The CI pipeline that runs against vendor staging. The single best place to catch a breaking change is before it ships. Most B2B vendors with non-trivial APIs publish staging or sandbox environments and version their releases. A nightly contract job that points at vendor staging, replays your golden traces, and posts a diff to a Slack channel turns a four-day silent regression into a same-day "their next release breaks our procurement tool, file a ticket." This is not theoretical — it's how every serious microservices shop has worked for ten years. We just haven't ported the discipline to the agent stack yet.

Where Teams Get This Wrong

A few failure patterns from the trenches.

Blaming the model for hallucinating a field name. Your team sees the agent reference a total_count field that the live tool doesn't return, and someone files a hallucination ticket against the model. Then someone digs into the trace and realizes total_count was returned by the tool last week and got renamed to count in a vendor patch release that nobody read. The model isn't hallucinating; it's working from a system prompt that was implicitly extended by months of consistent tool responses. The fix isn't a better model — it's a contract that would have failed the vendor's release.

Asserting on the wrong layer. Teams that do think to add tool-response validation often write assertions at the parsing layer: "the response was JSON and had a results key." That catches catastrophic breakage but not the interesting cases. The contract you want is closer to "if the request is query=X, the response has at least one row whose region field equals Y," because that's the level the agent actually reasons over.

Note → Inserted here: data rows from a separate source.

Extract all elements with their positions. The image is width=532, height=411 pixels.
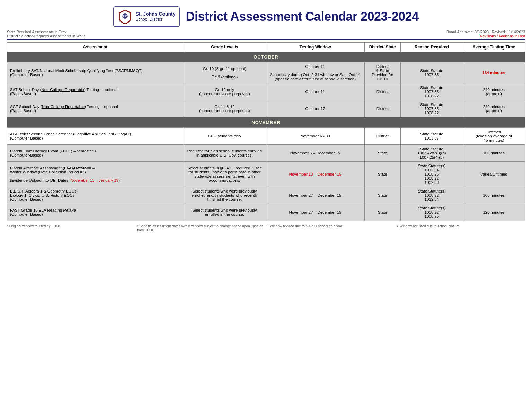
time-act: 240 minutes(approx.) xyxy=(463,100,525,117)
section-november: NOVEMBER xyxy=(7,117,525,128)
window-psat: October 11School day during Oct. 2-31 wi… xyxy=(266,62,364,83)
window-cogat: November 6 - 30 xyxy=(266,128,364,145)
reason-fast-ela: State Statute(s)1008.221008.25 xyxy=(401,204,463,221)
assessment-fcle: Florida Civic Literacy Exam (FCLE) – sem… xyxy=(7,145,183,162)
district-assessments-note: District Selected/Required Assessments i… xyxy=(7,34,86,38)
diststate-best-eoc: State xyxy=(364,187,401,204)
col-header-grade: Grade Level/s xyxy=(183,43,266,52)
table-row: Preliminary SAT/National Merit Scholarsh… xyxy=(7,62,525,83)
header: SJC St. Johns County School District Dis… xyxy=(7,6,525,27)
diststate-act: District xyxy=(364,100,401,117)
main-title: District Assessment Calendar 2023-2024 xyxy=(186,9,419,24)
svg-text:SJC: SJC xyxy=(122,15,128,18)
reason-cogat: State Statute1003.57 xyxy=(401,128,463,145)
school-name: School District xyxy=(135,17,175,22)
table-row: FAST Grade 10 ELA Reading Retake(Compute… xyxy=(7,204,525,221)
reason-psat: State Statute1007.35 xyxy=(401,62,463,83)
window-best-eoc: November 27 – December 15 xyxy=(266,187,364,204)
time-fcle: 160 minutes xyxy=(463,145,525,162)
col-header-assessment: Assessment xyxy=(7,43,183,52)
col-header-reason: Reason Required xyxy=(401,43,463,52)
reason-best-eoc: State Statute(s)1008.221012.34 xyxy=(401,187,463,204)
header-divider xyxy=(7,39,525,40)
section-october-label: OCTOBER xyxy=(7,52,525,62)
diststate-sat: District xyxy=(364,83,401,100)
assessment-faa: Florida Alternate Assessment (FAA)-Dataf… xyxy=(7,162,183,187)
time-faa: Varies/Untimed xyxy=(463,162,525,187)
grade-fast-ela: Select students who were previously enro… xyxy=(183,204,266,221)
window-fcle: November 6 – December 15 xyxy=(266,145,364,162)
col-header-diststate: District/ State xyxy=(364,43,401,52)
table-row: Florida Alternate Assessment (FAA)-Dataf… xyxy=(7,162,525,187)
footer-note1: * Original window revised by FDOE xyxy=(7,224,135,232)
col-header-window: Testing Window xyxy=(266,43,364,52)
table-row: ACT School Day (Non-College Reportable) … xyxy=(7,100,525,117)
reason-fcle: State Statute1003.4282(3)(d)1007.25(4)(b… xyxy=(401,145,463,162)
diststate-fast-ela: State xyxy=(364,204,401,221)
school-logo-icon: SJC xyxy=(117,9,133,24)
left-notes: State Required Assessments in Grey Distr… xyxy=(7,30,86,38)
time-sat: 240 minutes(approx.) xyxy=(463,83,525,100)
col-header-time: Average Testing Time xyxy=(463,43,525,52)
footer-note2: ^ Specific assessment dates within windo… xyxy=(137,224,265,232)
right-notes: Board Approved: 8/8/2023 | Revised: 11/1… xyxy=(446,30,525,38)
logo-box: SJC St. Johns County School District xyxy=(113,6,179,27)
time-psat: 134 minutes xyxy=(463,62,525,83)
window-sat: October 11 xyxy=(266,83,364,100)
table-row: All-District Second Grade Screener (Cogn… xyxy=(7,128,525,145)
grade-sat: Gr. 12 only(concordant score purposes) xyxy=(183,83,266,100)
grade-best-eoc: Select students who were previously enro… xyxy=(183,187,266,204)
board-approved-note: Board Approved: 8/8/2023 | Revised: 11/1… xyxy=(446,30,525,34)
assessment-act: ACT School Day (Non-College Reportable) … xyxy=(7,100,183,117)
window-faa: November 13 – December 15 xyxy=(266,162,364,187)
window-act: October 17 xyxy=(266,100,364,117)
sub-header: State Required Assessments in Grey Distr… xyxy=(7,30,525,38)
table-row: SAT School Day (Non-College Reportable) … xyxy=(7,83,525,100)
diststate-psat: District& StateProvided forGr. 10 xyxy=(364,62,401,83)
grade-faa: Select students in gr. 3-12, required. U… xyxy=(183,162,266,187)
revisions-note: Revisions / Additions in Red xyxy=(446,34,525,38)
section-november-label: NOVEMBER xyxy=(7,117,525,128)
table-row: B.E.S.T. Algebra 1 & Geometry EOCsBiolog… xyxy=(7,187,525,204)
grade-cogat: Gr. 2 students only xyxy=(183,128,266,145)
table-header-row: Assessment Grade Level/s Testing Window … xyxy=(7,43,525,52)
grade-psat: Gr. 10 (& gr. 11 optional)Gr. 9 (optiona… xyxy=(183,62,266,83)
assessment-psat: Preliminary SAT/National Merit Scholarsh… xyxy=(7,62,183,83)
assessment-sat: SAT School Day (Non-College Reportable) … xyxy=(7,83,183,100)
assessment-table: Assessment Grade Level/s Testing Window … xyxy=(7,42,525,221)
assessment-best-eoc: B.E.S.T. Algebra 1 & Geometry EOCsBiolog… xyxy=(7,187,183,204)
diststate-fcle: State xyxy=(364,145,401,162)
page: SJC St. Johns County School District Dis… xyxy=(0,0,532,237)
reason-act: State Statute1007.351008.22 xyxy=(401,100,463,117)
window-fast-ela: November 27 – December 15 xyxy=(266,204,364,221)
assessment-fast-ela: FAST Grade 10 ELA Reading Retake(Compute… xyxy=(7,204,183,221)
time-best-eoc: 160 minutes xyxy=(463,187,525,204)
footer-note3: ~ Window revised due to SJCSD school cal… xyxy=(267,224,395,232)
state-assessments-note: State Required Assessments in Grey xyxy=(7,30,86,34)
grade-fcle: Required for high school students enroll… xyxy=(183,145,266,162)
district-name: St. Johns County xyxy=(135,11,175,17)
logo-text: St. Johns County School District xyxy=(135,11,175,22)
section-october: OCTOBER xyxy=(7,52,525,62)
assessment-cogat: All-District Second Grade Screener (Cogn… xyxy=(7,128,183,145)
diststate-faa: State xyxy=(364,162,401,187)
time-cogat: Untimed(takes an average of45 minutes) xyxy=(463,128,525,145)
diststate-cogat: District xyxy=(364,128,401,145)
reason-sat: State Statute1007.351008.22 xyxy=(401,83,463,100)
footer-note4: < Window adjusted due to school closure xyxy=(397,224,525,232)
grade-act: Gr. 11 & 12(concordant score purposes) xyxy=(183,100,266,117)
time-fast-ela: 120 minutes xyxy=(463,204,525,221)
footer: * Original window revised by FDOE ^ Spec… xyxy=(7,224,525,232)
table-row: Florida Civic Literacy Exam (FCLE) – sem… xyxy=(7,145,525,162)
reason-faa: State Statute(s)1012.341008.251008.22100… xyxy=(401,162,463,187)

Contracts as documentation, not gates. The contract sits in a repo, no CI runs it, the schema drifts, and three engineers separately rediscover it during incident reviews. If the contract doesn't fail a build, it's not a contract — it's a folk tale.

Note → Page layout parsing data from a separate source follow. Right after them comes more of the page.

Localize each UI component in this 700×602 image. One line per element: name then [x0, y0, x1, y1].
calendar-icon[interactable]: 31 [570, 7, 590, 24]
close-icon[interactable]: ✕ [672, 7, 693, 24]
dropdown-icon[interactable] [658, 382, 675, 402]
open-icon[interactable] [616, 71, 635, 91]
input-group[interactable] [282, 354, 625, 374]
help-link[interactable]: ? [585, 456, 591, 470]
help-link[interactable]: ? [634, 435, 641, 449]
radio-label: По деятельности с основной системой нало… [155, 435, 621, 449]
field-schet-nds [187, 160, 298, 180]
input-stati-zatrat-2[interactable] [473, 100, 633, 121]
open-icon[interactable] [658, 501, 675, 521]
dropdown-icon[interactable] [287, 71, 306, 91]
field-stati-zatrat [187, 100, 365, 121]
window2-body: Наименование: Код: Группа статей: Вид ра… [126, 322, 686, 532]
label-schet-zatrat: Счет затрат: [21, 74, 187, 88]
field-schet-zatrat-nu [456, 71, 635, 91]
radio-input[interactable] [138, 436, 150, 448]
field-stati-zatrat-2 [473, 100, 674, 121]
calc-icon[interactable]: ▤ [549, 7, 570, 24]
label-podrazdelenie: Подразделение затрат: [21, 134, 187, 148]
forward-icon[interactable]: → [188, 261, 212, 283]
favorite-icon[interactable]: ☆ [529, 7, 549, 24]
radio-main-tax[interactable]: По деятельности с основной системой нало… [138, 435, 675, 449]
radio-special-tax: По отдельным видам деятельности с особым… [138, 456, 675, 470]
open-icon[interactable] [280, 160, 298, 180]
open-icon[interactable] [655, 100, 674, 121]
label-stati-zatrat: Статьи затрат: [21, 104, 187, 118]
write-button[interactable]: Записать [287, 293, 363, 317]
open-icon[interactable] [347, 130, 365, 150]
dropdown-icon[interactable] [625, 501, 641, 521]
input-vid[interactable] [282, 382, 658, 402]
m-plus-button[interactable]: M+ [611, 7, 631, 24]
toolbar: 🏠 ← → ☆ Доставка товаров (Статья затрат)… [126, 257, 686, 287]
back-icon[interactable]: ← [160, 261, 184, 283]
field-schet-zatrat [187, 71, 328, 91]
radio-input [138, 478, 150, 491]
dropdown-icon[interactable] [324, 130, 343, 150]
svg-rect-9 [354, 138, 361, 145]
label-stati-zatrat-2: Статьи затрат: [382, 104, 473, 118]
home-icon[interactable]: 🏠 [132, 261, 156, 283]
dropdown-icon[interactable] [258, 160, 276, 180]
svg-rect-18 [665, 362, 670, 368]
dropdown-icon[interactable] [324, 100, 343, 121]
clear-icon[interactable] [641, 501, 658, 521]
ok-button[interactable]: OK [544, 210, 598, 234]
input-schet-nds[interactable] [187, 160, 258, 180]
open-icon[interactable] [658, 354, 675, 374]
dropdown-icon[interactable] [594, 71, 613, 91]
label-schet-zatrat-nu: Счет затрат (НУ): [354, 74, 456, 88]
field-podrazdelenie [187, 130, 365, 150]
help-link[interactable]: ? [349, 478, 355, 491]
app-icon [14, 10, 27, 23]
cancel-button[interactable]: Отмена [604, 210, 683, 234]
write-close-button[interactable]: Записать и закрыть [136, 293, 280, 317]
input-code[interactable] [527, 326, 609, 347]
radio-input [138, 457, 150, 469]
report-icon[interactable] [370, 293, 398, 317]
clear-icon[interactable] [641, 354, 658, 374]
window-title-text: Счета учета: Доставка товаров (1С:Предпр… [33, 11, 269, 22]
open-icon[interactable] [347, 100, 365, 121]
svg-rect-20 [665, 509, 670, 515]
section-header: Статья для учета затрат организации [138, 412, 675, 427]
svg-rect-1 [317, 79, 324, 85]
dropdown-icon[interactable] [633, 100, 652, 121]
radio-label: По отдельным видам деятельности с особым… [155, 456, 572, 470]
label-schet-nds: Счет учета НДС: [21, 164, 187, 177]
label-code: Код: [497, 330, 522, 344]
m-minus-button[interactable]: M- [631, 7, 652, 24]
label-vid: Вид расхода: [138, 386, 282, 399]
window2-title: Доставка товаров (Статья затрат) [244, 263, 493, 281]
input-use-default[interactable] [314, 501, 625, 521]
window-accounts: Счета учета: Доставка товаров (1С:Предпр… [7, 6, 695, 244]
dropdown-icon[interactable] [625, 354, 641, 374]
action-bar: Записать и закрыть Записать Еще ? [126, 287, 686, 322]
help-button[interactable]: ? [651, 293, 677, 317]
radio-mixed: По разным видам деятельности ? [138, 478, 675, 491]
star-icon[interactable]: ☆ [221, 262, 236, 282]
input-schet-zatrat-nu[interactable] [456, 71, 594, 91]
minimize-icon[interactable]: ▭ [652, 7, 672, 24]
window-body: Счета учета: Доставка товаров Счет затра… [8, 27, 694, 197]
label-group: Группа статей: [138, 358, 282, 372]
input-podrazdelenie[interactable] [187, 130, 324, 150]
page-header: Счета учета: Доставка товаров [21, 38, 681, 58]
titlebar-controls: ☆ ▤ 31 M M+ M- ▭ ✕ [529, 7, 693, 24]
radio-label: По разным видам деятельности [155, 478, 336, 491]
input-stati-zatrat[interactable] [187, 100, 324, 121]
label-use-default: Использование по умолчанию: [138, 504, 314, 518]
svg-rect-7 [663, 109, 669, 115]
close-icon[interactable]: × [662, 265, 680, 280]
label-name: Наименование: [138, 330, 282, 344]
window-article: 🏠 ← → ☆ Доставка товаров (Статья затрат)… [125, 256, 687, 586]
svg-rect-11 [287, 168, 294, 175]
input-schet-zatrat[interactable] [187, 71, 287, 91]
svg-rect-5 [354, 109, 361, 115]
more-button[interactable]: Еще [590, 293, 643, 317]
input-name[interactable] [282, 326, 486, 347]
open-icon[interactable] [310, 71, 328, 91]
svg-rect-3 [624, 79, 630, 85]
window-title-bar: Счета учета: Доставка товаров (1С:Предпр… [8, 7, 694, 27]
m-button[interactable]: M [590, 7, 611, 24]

Pretending tools are deterministic. Some tools — search, recommendations, anything ranked — are non-deterministic by design. Treating their response as a fixed schema you can pin a contract to is correct; treating their response content as a fixed value is not. Separate the schema contract (always enforce) from the content assertion (sample-based, fuzzy match, or skip).

The Architectural Bet Worth Making

If you internalize one thing from this, make it this: every tool response is a silent prompt mutation. The mental model that says "tool calls are I/O" is correct at the bytes layer and wrong at the cognition layer. At the cognition layer, the schema your tool returns is fused into the planner's working context every step it runs. A field rename is a prompt edit nobody approved.

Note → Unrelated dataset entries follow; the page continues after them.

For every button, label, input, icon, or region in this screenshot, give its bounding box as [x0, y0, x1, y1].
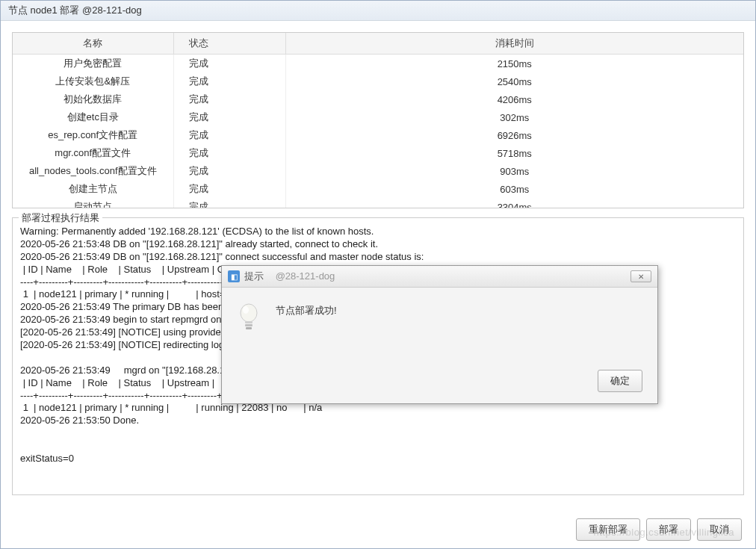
cell-time: 3304ms — [285, 198, 743, 208]
dialog-title: 提示 @28-121-dog — [244, 270, 630, 283]
svg-rect-4 — [246, 327, 252, 329]
table-row[interactable]: 初始化数据库完成4206ms — [13, 90, 743, 108]
cell-status: 完成 — [173, 198, 285, 208]
dialog-app-icon: ◧ — [228, 270, 240, 282]
cell-time: 6926ms — [285, 126, 743, 144]
cell-status: 完成 — [173, 126, 285, 144]
cell-time: 603ms — [285, 180, 743, 198]
cell-status: 完成 — [173, 108, 285, 126]
cell-status: 完成 — [173, 144, 285, 162]
table-row[interactable]: es_rep.conf文件配置完成6926ms — [13, 126, 743, 144]
cell-name: all_nodes_tools.conf配置文件 — [13, 162, 173, 180]
header-status[interactable]: 状态 — [173, 33, 285, 55]
table-row[interactable]: mgr.conf配置文件完成5718ms — [13, 144, 743, 162]
dialog-body: 节点部署成功! — [222, 288, 657, 362]
cell-status: 完成 — [173, 180, 285, 198]
cell-time: 2540ms — [285, 72, 743, 90]
message-dialog: ◧ 提示 @28-121-dog ✕ 节点部署成功! 确定 — [221, 265, 658, 404]
table-row[interactable]: 创建etc目录完成302ms — [13, 108, 743, 126]
cell-time: 5718ms — [285, 144, 743, 162]
dialog-footer: 确定 — [222, 362, 657, 403]
cell-status: 完成 — [173, 55, 285, 73]
cell-name: 创建etc目录 — [13, 108, 173, 126]
svg-point-1 — [243, 306, 249, 314]
deploy-button[interactable]: 部署 — [646, 518, 691, 541]
table-row[interactable]: 上传安装包&解压完成2540ms — [13, 72, 743, 90]
cell-status: 完成 — [173, 90, 285, 108]
window-title: 节点 node1 部署 @28-121-dog — [8, 4, 142, 16]
cell-time: 903ms — [285, 162, 743, 180]
cell-name: 用户免密配置 — [13, 55, 173, 73]
cell-time: 302ms — [285, 108, 743, 126]
svg-rect-2 — [245, 321, 252, 323]
svg-rect-3 — [245, 324, 252, 326]
table-row[interactable]: 启动节点完成3304ms — [13, 198, 743, 208]
table-row[interactable]: 用户免密配置完成2150ms — [13, 55, 743, 73]
header-time[interactable]: 消耗时间 — [285, 33, 743, 55]
cell-name: 初始化数据库 — [13, 90, 173, 108]
dialog-titlebar[interactable]: ◧ 提示 @28-121-dog ✕ — [222, 266, 657, 288]
steps-table: 名称 状态 消耗时间 用户免密配置完成2150ms上传安装包&解压完成2540m… — [13, 33, 743, 208]
svg-point-0 — [241, 304, 257, 322]
table-row[interactable]: all_nodes_tools.conf配置文件完成903ms — [13, 162, 743, 180]
cell-time: 4206ms — [285, 90, 743, 108]
cell-status: 完成 — [173, 162, 285, 180]
cell-name: mgr.conf配置文件 — [13, 144, 173, 162]
cell-name: 启动节点 — [13, 198, 173, 208]
button-bar: 重新部署 部署 取消 — [576, 518, 742, 541]
steps-table-wrap: 名称 状态 消耗时间 用户免密配置完成2150ms上传安装包&解压完成2540m… — [12, 32, 744, 208]
cell-time: 2150ms — [285, 55, 743, 73]
table-row[interactable]: 创建主节点完成603ms — [13, 180, 743, 198]
cell-name: 创建主节点 — [13, 180, 173, 198]
cancel-button[interactable]: 取消 — [697, 518, 742, 541]
cell-status: 完成 — [173, 72, 285, 90]
redeploy-button[interactable]: 重新部署 — [576, 518, 640, 541]
header-name[interactable]: 名称 — [13, 33, 173, 55]
close-icon[interactable]: ✕ — [630, 270, 651, 282]
dialog-message: 节点部署成功! — [276, 303, 337, 351]
window-titlebar[interactable]: 节点 node1 部署 @28-121-dog — [1, 1, 755, 21]
cell-name: 上传安装包&解压 — [13, 72, 173, 90]
lightbulb-icon — [237, 303, 261, 332]
content-area: 名称 状态 消耗时间 用户免密配置完成2150ms上传安装包&解压完成2540m… — [1, 21, 755, 506]
dialog-host: @28-121-dog — [276, 270, 335, 282]
ok-button[interactable]: 确定 — [598, 370, 642, 392]
cell-name: es_rep.conf文件配置 — [13, 126, 173, 144]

Contract testing in microservices took off because the cost of a contract violation was a 500 error a customer noticed in seconds. In the agent era, the cost is a quietly degraded answer that ships at machine speed and gets caught days later if it gets caught at all. The economic incentive to invest in tool contracts is therefore higher in agents than in microservices, even though the discipline is less mature.

A reasonable place to start this week: pick the one tool your agent depends on most, write down the four to six fields it actually reads from the response, generate a fixture, wire a CI job that replays a golden trace against the live tool nightly, and add three adversarial mutators that drop, null, and type-shift the most load-bearing field. You will catch a regression before your users do. After that, repeat for the next tool. The platform you end up with looks a lot like Pact for agents, and somebody is going to build the open-source version of it before the year is out.